UNreal gods is meant as a musical book. Sound is an essential element. The volume is set to “11.” Events echo and reverberate from episode to episode. People have a difficult time hearing and understanding one another. Names are often confused. Many are the same names or very similar, adding to the muddle. In addition to the inclusion of lyrics themselves, some chapters are constructed as songs—with verses and repeating choruses, the occasional bridge, key changes—all the devices that the typical rock song might have written into its composition.
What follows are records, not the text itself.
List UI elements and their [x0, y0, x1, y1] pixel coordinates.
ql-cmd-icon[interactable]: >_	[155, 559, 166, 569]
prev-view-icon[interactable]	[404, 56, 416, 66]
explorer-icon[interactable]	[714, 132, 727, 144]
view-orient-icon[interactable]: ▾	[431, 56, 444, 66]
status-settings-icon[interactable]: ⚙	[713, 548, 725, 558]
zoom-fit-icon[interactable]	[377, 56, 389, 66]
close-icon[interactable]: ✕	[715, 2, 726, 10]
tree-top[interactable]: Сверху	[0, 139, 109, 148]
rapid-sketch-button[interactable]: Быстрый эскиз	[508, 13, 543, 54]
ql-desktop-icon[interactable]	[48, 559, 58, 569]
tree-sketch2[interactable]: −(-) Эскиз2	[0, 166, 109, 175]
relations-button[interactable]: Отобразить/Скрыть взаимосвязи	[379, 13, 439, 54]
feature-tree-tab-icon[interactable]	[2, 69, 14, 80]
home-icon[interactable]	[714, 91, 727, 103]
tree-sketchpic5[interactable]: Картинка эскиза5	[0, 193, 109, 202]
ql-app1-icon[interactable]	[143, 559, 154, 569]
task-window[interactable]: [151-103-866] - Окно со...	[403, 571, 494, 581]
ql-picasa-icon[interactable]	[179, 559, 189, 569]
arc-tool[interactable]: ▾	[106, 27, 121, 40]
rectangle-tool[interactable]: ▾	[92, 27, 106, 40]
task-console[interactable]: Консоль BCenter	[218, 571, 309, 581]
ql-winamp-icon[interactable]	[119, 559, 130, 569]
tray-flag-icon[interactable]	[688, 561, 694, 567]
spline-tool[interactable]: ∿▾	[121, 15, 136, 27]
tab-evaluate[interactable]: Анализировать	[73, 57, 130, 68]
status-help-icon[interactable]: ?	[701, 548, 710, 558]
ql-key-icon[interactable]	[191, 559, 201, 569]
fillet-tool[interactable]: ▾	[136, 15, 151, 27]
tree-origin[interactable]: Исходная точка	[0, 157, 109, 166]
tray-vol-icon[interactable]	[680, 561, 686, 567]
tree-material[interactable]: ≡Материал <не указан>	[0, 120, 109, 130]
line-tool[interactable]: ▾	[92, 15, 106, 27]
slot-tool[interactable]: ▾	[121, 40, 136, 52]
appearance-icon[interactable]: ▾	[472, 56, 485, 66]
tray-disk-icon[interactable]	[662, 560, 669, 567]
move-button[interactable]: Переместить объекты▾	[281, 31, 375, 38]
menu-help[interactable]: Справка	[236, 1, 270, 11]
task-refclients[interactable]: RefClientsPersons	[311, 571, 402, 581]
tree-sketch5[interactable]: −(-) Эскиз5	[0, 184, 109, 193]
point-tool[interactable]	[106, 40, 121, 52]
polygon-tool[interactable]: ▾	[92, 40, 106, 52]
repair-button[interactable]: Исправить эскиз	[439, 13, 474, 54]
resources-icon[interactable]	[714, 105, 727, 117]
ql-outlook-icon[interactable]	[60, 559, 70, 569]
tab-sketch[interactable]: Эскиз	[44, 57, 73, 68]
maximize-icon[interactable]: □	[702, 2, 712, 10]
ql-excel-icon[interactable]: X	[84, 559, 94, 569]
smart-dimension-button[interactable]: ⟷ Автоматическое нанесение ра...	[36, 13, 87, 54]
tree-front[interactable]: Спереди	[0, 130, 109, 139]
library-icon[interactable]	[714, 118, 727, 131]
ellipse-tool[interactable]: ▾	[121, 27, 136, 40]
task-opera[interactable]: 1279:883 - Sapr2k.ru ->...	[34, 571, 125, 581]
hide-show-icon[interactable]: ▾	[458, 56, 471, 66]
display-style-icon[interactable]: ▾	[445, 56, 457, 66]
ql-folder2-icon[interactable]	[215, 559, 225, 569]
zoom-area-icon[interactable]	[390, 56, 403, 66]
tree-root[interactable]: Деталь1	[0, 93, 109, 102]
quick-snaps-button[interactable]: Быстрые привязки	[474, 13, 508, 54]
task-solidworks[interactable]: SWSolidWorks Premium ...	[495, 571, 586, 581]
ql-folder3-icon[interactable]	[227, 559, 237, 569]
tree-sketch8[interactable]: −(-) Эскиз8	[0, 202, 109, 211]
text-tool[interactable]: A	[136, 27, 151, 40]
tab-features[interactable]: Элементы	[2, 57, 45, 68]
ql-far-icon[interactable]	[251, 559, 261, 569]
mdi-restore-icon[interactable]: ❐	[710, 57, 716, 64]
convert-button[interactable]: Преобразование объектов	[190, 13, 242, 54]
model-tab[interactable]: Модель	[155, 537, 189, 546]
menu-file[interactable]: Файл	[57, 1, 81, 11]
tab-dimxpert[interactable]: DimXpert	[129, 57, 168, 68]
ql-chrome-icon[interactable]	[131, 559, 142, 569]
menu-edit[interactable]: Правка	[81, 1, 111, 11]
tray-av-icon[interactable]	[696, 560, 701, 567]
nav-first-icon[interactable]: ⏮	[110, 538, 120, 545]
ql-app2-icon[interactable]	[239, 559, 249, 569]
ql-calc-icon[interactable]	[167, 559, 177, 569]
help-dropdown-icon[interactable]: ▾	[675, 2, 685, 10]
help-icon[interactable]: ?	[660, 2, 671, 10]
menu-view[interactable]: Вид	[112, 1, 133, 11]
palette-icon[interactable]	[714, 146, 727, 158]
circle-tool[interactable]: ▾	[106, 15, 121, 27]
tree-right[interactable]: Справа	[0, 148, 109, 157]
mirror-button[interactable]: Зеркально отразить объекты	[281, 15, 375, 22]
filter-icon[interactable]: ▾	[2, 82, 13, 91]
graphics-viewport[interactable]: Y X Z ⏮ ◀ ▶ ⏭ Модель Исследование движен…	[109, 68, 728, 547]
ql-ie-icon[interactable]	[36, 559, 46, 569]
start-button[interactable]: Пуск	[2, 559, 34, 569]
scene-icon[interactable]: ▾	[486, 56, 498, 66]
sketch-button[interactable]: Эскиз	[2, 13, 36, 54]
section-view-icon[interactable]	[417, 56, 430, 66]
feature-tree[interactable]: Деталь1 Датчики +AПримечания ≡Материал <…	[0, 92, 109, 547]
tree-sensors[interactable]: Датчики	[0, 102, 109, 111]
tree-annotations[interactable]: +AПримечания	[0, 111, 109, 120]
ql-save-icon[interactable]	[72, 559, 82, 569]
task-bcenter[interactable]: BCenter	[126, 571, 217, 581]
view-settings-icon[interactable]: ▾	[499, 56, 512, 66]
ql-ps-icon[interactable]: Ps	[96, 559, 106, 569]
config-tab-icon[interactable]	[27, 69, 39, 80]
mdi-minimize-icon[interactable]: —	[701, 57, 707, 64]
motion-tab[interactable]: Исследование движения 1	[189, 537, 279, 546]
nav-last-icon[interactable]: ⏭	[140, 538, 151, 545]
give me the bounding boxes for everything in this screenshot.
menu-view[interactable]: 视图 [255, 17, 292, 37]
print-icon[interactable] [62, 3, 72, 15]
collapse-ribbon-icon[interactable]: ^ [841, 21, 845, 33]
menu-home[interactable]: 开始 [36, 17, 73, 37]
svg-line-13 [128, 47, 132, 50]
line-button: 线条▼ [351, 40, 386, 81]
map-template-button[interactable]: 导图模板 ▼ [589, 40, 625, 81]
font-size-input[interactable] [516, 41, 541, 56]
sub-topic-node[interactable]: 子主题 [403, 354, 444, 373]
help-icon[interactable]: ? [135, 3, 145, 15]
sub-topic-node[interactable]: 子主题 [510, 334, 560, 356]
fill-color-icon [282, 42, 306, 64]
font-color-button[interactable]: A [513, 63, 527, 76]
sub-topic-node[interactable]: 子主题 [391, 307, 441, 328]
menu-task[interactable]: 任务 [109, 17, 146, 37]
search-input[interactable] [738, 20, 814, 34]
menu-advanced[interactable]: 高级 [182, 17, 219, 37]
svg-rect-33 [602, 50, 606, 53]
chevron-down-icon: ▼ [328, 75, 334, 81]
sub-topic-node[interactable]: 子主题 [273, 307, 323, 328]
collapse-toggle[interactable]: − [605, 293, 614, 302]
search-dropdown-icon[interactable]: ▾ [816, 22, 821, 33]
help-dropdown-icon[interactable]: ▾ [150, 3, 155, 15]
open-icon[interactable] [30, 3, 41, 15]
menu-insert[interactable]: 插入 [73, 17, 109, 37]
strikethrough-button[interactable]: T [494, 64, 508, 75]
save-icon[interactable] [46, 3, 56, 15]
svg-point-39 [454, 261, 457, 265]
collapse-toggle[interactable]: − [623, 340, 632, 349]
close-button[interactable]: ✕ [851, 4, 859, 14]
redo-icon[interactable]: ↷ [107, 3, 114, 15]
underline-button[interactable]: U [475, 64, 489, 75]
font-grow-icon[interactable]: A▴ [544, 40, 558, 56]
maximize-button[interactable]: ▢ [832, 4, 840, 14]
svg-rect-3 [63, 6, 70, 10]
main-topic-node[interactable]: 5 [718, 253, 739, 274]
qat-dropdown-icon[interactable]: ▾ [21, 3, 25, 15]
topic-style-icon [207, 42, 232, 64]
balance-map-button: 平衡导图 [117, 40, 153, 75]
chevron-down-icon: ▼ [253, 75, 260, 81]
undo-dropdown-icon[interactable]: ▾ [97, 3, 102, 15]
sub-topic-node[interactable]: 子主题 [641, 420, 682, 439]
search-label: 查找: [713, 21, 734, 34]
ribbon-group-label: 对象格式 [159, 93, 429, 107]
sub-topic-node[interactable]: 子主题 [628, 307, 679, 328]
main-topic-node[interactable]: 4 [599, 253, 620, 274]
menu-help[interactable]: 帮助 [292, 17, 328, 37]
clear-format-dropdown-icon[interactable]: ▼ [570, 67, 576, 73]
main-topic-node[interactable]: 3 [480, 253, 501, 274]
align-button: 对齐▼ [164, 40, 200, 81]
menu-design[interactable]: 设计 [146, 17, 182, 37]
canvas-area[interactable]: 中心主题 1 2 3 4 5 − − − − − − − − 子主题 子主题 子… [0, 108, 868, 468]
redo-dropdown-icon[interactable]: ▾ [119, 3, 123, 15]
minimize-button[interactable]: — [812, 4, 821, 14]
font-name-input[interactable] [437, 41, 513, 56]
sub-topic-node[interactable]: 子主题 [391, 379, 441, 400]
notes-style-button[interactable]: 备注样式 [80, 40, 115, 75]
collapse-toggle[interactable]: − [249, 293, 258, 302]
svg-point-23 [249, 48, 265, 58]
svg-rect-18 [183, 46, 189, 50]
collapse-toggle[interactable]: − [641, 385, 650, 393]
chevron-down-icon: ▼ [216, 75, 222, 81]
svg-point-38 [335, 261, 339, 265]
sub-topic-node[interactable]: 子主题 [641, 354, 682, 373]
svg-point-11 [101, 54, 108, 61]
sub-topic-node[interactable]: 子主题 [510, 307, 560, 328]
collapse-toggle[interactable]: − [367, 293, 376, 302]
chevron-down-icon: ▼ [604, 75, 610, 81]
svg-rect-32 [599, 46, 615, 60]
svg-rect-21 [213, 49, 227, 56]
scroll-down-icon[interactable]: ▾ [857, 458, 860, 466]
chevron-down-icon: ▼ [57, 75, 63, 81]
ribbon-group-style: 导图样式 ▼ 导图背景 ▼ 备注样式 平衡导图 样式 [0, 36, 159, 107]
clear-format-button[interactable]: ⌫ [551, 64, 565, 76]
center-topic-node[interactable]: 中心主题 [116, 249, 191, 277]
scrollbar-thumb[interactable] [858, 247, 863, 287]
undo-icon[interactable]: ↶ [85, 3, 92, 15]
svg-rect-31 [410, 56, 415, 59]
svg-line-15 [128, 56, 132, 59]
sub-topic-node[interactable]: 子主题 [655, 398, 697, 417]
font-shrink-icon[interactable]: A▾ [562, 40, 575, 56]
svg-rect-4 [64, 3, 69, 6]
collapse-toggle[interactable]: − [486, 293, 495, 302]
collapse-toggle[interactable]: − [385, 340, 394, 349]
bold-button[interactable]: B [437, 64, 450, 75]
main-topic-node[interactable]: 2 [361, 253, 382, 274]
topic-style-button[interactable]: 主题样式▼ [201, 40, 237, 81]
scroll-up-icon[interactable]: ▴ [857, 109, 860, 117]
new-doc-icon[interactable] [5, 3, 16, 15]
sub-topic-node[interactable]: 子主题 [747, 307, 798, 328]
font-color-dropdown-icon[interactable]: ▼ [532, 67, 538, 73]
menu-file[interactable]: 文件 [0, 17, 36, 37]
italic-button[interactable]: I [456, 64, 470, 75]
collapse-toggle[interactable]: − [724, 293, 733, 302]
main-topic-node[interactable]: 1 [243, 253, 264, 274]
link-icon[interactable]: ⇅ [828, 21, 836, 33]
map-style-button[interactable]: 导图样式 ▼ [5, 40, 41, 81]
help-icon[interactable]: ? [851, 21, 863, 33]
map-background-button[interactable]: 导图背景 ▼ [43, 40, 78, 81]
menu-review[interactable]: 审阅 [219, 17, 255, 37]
I recently had a dialogue on Facebook about the validity of a book about a musician and a band that never made it out of Portland. It is the sort of discourse in which I frequently engage. My response within that brief discussion is illustrative as to my attitude toward my mission.

No worries. He’s not dead. PDX won’t let him die. I have visions of him in some kind of restless limbo, singing Queen: “let me go (let him go)”…

Billy wanted never to be forgotten. He swore numerous people to making sure his legacy lived on. I’m one of those people. Wherever Billy is, he ain’t in Limbo. He’s loving every minute of his revival.

No one outside of the NW ever heard of Billy. I totally get all the wishes and hopes that you all had for him. But he just wasn’t as unique as you thought. He was a nice guy who rather “borrowed” a musical style and rode his wow good looks to small town fame. RIP.

Sometimes it changes your mind about someone when you watch them deteriorate and die like a real human being. Right before your eyes. Sometimes being a naive and immodest young man thrown into the middle of things he doesn’t really understand is a bigger story than what he did or did not accomplish in his “career.” Perhaps the failure is bigger than the success. Who’s to say?

I saw first-hand that success in the failure of Billy and the Unreal Gods. I experienced the entire arc of the band and the man. This book is my attempt to impart that saga to the world. Some tales are bigger than the stories that inspire them. This is one. It is indeed bigger than the poor players who were consigned to strut and fret upon that stage. Billy’s story is a part of us all—full of sound and fury, signifying everything.